[Extracted records]
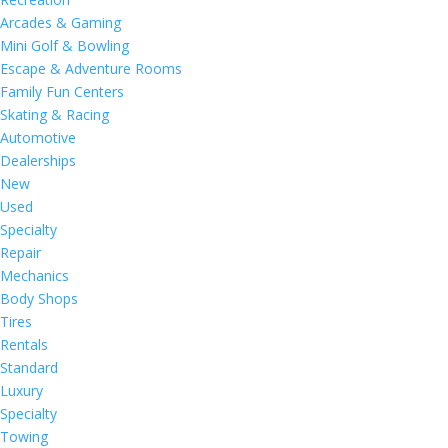
Arcades & Gaming
Mini Golf & Bowling
Escape & Adventure Rooms
Family Fun Centers
Skating & Racing
Automotive
Dealerships
New
Used
Specialty
Repair
Mechanics
Body Shops
Tires
Rentals
Standard
Luxury
Specialty
Towing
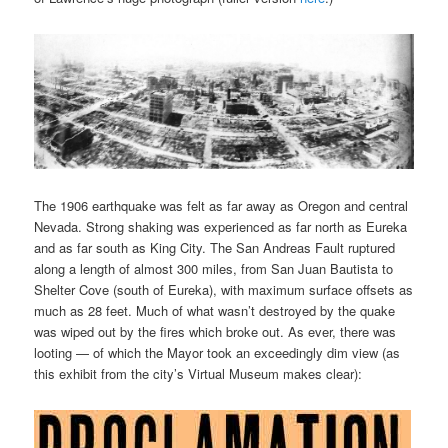
The 1906 earthquake was felt as far away as Oregon and central
Nevada. Strong shaking was experienced as far north as Eureka
and as far south as King City. The San Andreas Fault ruptured
along a length of almost 300 miles, from San Juan Bautista to
Shelter Cove (south of Eureka), with maximum surface offsets as
much as 28 feet. Much of what wasn’t destroyed by the quake
was wiped out by the fires which broke out. As ever, there was
looting — of which the Mayor took an exceedingly dim view (as
this exhibit from the city’s Virtual Museum makes clear):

● **Exercise**
Your answer must be an exact copy of the lines from the start of the entries through the line with "looting — of", with no pictures.

● **Exercise result**
Arcades & Gaming
Mini Golf & Bowling
Escape & Adventure Rooms
Family Fun Centers
Skating & Racing
Automotive
Dealerships
New
Used
Specialty
Repair
Mechanics
Body Shops
Tires
Rentals
Standard
Luxury
Specialty
Towing
The 1906 earthquake was felt as far away as Oregon and central
Nevada. Strong shaking was experienced as far north as Eureka
and as far south as King City. The San Andreas Fault ruptured
along a length of almost 300 miles, from San Juan Bautista to
Shelter Cove (south of Eureka), with maximum surface offsets as
much as 28 feet. Much of what wasn’t destroyed by the quake
was wiped out by the fires which broke out. As ever, there was
looting — of which the Mayor took an exceedingly dim view (as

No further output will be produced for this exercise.